Light returned as the automatic emergency incandescent lights in the room, fed from an energy store coil, flashed on abruptly. The men were white-faced, tense in their positions. Swiftly Morey was looking over the indicators on his remote-reading panel, while Arcot stared at the few dials before the actual control board.
"There's an air pressure outside the ship!" he cried out in surprise. "High oxygen, very little nitrogen, breathable apparently, provided there are no poisons.
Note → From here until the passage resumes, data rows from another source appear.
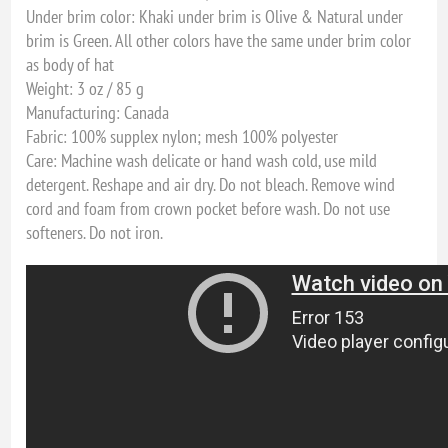
Under brim color: Khaki under brim is Olive & Natural under
brim is Green. All other colors have the same under brim color
as body of hat
Weight: 3 oz / 85 g
Manufacturing: Canada
Fabric: 100% supplex nylon; mesh 100% polyester
Care: Machine wash delicate or hand wash cold, use mild
detergent. Reshape and air dry. Do not bleach. Remove wind
cord and foam from crown pocket before wash. Do not use
softeners. Do not iron.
Temperature ten below zero C."
"Lights are off because relays opened when the crash short circuited them." Morey and the entire group were suddenly shaking.
"Nervous shock," commented Zezdon Afthen. "It will be an hour or more before we will be in condition to work."
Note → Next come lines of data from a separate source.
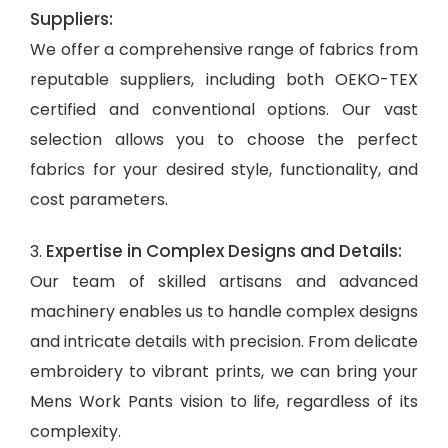
Suppliers:
We offer a comprehensive range of fabrics from
reputable suppliers, including both OEKO-TEX
certified and conventional options. Our vast
selection allows you to choose the perfect
fabrics for your desired style, functionality, and
cost parameters.
Expertise in Complex Designs and Details:
3.
Our team of skilled artisans and advanced
machinery enables us to handle complex designs
and intricate details with precision. From delicate
embroidery to vibrant prints, we can bring your
Mens Work Pants vision to life, regardless of its
complexity.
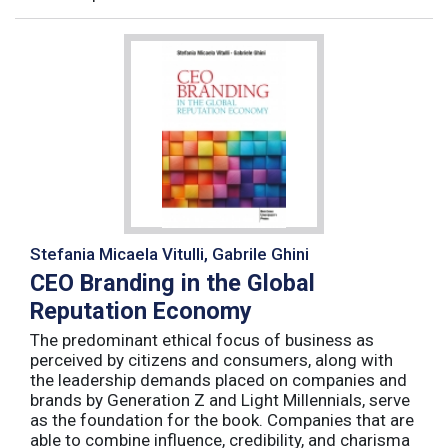
Stefania Micaela Vitulli, Gabrile Ghini
CEO Branding in the Global
Reputation Economy
The predominant ethical focus of business as
perceived by citizens and consumers, along with
the leadership demands placed on companies and
brands by Generation Z and Light Millennials, serve
as the foundation for the book. Companies that are
able to combine influence, credibility, and charisma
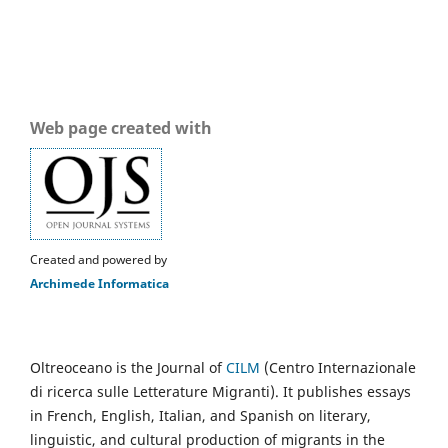
Web page created with
Created and powered by
Archimede Informatica
Oltreoceano is the Journal of
CILM
(Centro Internazionale
di ricerca sulle Letterature Migranti). It publishes essays
in French, English, Italian, and Spanish on literary,
linguistic, and cultural production of migrants in the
"Can't wait," replied Arcot testily, his nerves on edge, too.
"Morey, make some good strong coffee if you can, and we'll waste a little air on some smokes."
Morey rose and went to the door that led through the main passage to the galley. "Heck of a job—no weight at all," he muttered. "There is air in the passage, anyway." He opened the door, and the air rushed from the control room to the passage till the pressure was equalized. The door to the power room was shut, but it was bulged, despite its two-inch lux metal, and through its clear material he could see the wreckage of the power room.
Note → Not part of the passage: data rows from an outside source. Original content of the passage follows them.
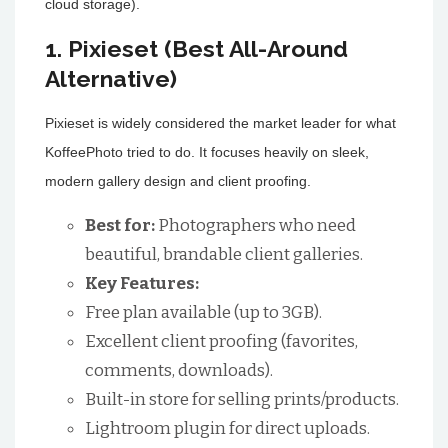
cloud storage).
1. Pixieset (Best All-Around
Alternative)
Pixieset is widely considered the market leader for what
KoffeePhoto tried to do. It focuses heavily on sleek,
modern gallery design and client proofing.
Best for:
Photographers who need
beautiful, brandable client galleries.
Key Features:
Free plan available (up to 3GB).
Excellent client proofing (favorites,
comments, downloads).
Built-in store for selling prints/products.
Lightroom plugin for direct uploads.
"Arcot," he called. "Come here and look at the power room. Quintillions of miles from home, we can't shut off this field now."
Arcot was with him in a moment. The tremendous mass of the nose of the Thessian ship had caught them full amid-ship, and the powerful ram had driven through the room. Their lux walls had not been touched; only a sledge-hammer blow would have bent them under any circumstances, let alone breaking them. But the tremendously powerful main generator was split wide open. And the mechanical damage was awful. The prow of the ship had been driven deep into the machine, and the power room was a wreck.
"And," pointed out Morey, "we can't handle a job like that. It will take a tremendous amount of machinery back on a planet to work that stuff, and we couldn't bend that bar, let alone fix it."